In my experience, I’ve come across startups that only get help when they’ve signed the term sheets! Of course, an investment term sheet may not necessarily be bin. Still, it can also create a negative impression with the investor at even a possible start of a long relationship. Imagine if you are the investor as well. It can be annoying and frustrating, and the investor may even just walk away from the deal.
Here’s an advice, take the term sheet seriously as even a definitive agreement. Get a lawyer as soon as possible even at the term sheet stage!
Another usual scenario where you should get a lawyer is to engage someone to help you with your company. For example, you need to get your first version out to get market feedback for your MVP. You’re a domain and subject matter expert in your industry but needed a developer to get it off the ground. After asking around, you found a developer that has agreed to come on board in your company. She agrees to join so long as you make her a technical cofounder or a CTO in your new company. In return for her product development and technical expertise, she has agreed to contribute her time to the company to exchange shares in the company.
Both of you decided to just agree verbally and not put this in arrangements writing.

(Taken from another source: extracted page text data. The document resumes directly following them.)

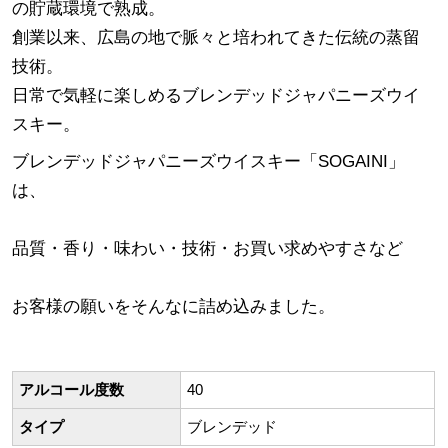
の貯蔵環境で熟成。
創業以来、広島の地で脈々と培われてきた伝統の蒸留
技術。
日常で気軽に楽しめるブレンデッドジャパニーズウイ
スキー。
ブレンデッドジャパニーズウイスキー「SOGAINI」
は、
品質・香り・味わい・技術・お買い求めやすさなど
お客様の願いをそんなに詰め込みました。
アルコール度数
40
タイプ
ブレンデッド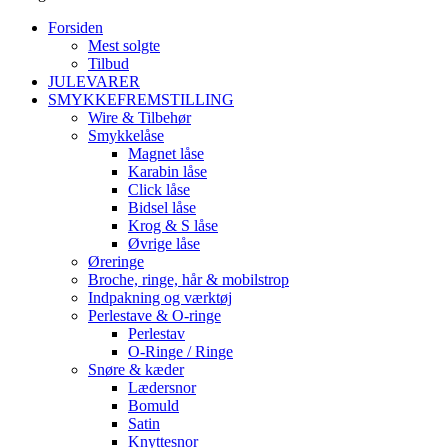
Forsiden
Mest solgte
Tilbud
JULEVARER
SMYKKEFREMSTILLING
Wire & Tilbehør
Smykkelåse
Magnet låse
Karabin låse
Click låse
Bidsel låse
Krog & S låse
Øvrige låse
Øreringe
Broche, ringe, hår & mobilstrop
Indpakning og værktøj
Perlestave & O-ringe
Perlestav
O-Ringe / Ringe
Snøre & kæder
Lædersnor
Bomuld
Satin
Knyttesnor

Six months later, the newly appointed CTO got a better offer and decided to leave your venture to take up a new role and wish you all the best. In this scenario, if it’s a bad break up, you may not even get her to sign the necessary assignment of her work like the source code which may have meant for the company. This is usually a “red flag” for venture capitals when you don’t have a clear intellectual property assignment, so we don’t know who actually owns the software?
Everyone who contributes to the company like employees, independent consultants, contractors or even advisers needs to sign a confidentiality and assignment agreement. This is to protect confidential information like customers’ personal data and valuable intellectual property like source code assigned to the company ownership.
Of course, they are many more reasons and examples of why you should engage a lawyer as soon as possible. And they are many good startup lawyers out there. More and more corporate law firms are also offering “startup friendly” packages.
Just take note that your family divorce lawyer aunty is not a corporate lawyer. Get an upfront fee quote so that you know the legal fees and what you’re paying the law firm, including the scope of work before you get a lawyer for your company.